Difficile che si tratti di una cappella privata (all’esterno non si trovano incisioni circa il nome di famiglie), più probabilmente un ossario o un locale un tempo adibito a rimessaggio o, forse, camera mortuaria.
Come è difficile credere che nessuno tra chi ha la gestione del cimitero – a cominciare dal Comune che nel tempo ha affidato i servizi cimiteriali alla propria controllata, l’ASe – si sia accorto di nulla. Non fosse che proprio sopra la porticina in ferro una mano spinta da pietà umana, ha lasciato un lumino elettrico, la cui batteria ha smesso di funzionare.
Il cimitero è quello di Monteluco, piccolo complesso ricavato nei secoli tra il bosco di lecci e la montagna di roccia. Proprio sotto la grotta in cui soggiornò San Francesco, a pochi passi in linea d’aria da quel belvedere in cui il poverello di Assisi decantò la bellezza del panorama con la celebre “nihil jucundius vidi valle mea spoletana”.
Lo stesso cimitero è un luogo di struggente bellezza e pace; qui riposano i resti di grandi artisti in tombe e fornetti di grande semplicità, come si addice al luogo, a dispetto della celebrità avuta in vita. Ma anche personaggi che hanno lasciato la loro impronta nella vita recente della comunità spoletina.
Entriamo al cimitero che ospita una quarantina di sepolcri, seguendo le indicazioni che ci hanno fornito i lettori. Si percorre il piccolo vialetto, tenuto bene considerando la stagione autunnale, che apre a destra su una grande piattaforma dove sorgono edicole, cappelle e lapidi.
In fondo la porta in lamiera verde, mangiata qua e là dalla ruggine, priva di serratura.
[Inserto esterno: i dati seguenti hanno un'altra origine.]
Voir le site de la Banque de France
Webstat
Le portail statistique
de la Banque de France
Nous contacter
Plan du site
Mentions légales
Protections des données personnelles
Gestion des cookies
A mantenerla chiusa una struttura di ferri saldati tra loro, mangiati anche questi dalla ruggine.
Una precauzione che conferma la volontà di non utilizzare il locale con una certa frequenza. Lo spettacolo è da film horror: in terra, disseminati sul pavimenti tanti, poveri resti umani. Ci sono almeno tre crani, alcuni femori, ossa di cui non sarà facile accertare l’identità. Forse resti di una o più estumulazioni fatte nel corso del tempo, non rivendicate dai familiari e lì ricoverate.
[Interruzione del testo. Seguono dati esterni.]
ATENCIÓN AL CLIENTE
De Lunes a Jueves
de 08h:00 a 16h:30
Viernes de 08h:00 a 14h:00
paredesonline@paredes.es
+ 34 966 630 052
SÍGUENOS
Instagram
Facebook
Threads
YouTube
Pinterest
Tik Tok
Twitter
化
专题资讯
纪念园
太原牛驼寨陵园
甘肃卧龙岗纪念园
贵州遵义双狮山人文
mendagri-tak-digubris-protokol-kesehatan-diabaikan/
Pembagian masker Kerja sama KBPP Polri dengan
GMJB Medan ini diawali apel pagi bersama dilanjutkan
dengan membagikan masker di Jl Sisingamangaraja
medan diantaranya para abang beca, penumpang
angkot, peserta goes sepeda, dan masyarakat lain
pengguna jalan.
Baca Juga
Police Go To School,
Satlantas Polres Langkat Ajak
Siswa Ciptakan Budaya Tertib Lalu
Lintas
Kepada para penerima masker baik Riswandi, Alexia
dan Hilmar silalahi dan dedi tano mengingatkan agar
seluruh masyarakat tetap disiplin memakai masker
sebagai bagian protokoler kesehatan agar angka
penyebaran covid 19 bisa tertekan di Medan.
Se la segnalazione dei lettori ha trovato purtroppo conferma, un testimone conferma a Tuttoggi che la situazione è così da almeno 15 anni.
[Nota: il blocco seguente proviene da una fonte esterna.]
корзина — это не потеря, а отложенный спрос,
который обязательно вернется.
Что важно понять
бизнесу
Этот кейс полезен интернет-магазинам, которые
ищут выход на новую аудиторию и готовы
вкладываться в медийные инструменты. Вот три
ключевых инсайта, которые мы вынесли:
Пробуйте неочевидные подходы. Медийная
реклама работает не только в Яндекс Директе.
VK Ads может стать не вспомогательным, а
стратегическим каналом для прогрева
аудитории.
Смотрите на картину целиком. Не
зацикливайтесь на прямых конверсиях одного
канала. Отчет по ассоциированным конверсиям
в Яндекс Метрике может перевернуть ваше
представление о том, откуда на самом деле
“Sinceramente pensavo che questa vicenda fosse stata risolta” ci dice un trentenne, oggi laureato che esercita la professione fuori città ma che ama ritornare nella sua città natale. “Ai tempi del liceo – racconta -venivamo qui per fare quella che chiamavamo la ‘prova di coraggio’: entrare di notte nel cimitero, percorrerlo tutto e uscire. Sapevamo di questa grotta e dei resti umani che si potevano vedere dai buchi creati dalla ruggine”.
Ora non resta che attendere l’intervento delle autorità per sanare questa vicenda che ha quanto meno dell’incredibile.
Appena venerdì scorso, a leggere il bollettino diramato dalla azienda municipalizzata, è stato effettuato un intervento nel piccolo cimitero. Indubbiamente non rivolto a sistemare i poveri resti (o il portocino) che restano così alla mercé del tempo, delle intemperie e dei topi. Uno choc, quello del piccolo cimitero di Monteluco, destinato a sollevare indignazione.
Scorrendo i nomi incisi sulle lapidi si scopre che qui riposano i resti di almeno tre grandi artisti. Come il celebre pittore e scenografo Domenico Gnoli, morto a New York nel 1970 a 47 anni, che la mamma, la celebre ceramista Annie de Garrou volle nel piccolo cimitero di Spoleto dove dal 1994 riposa anche lei.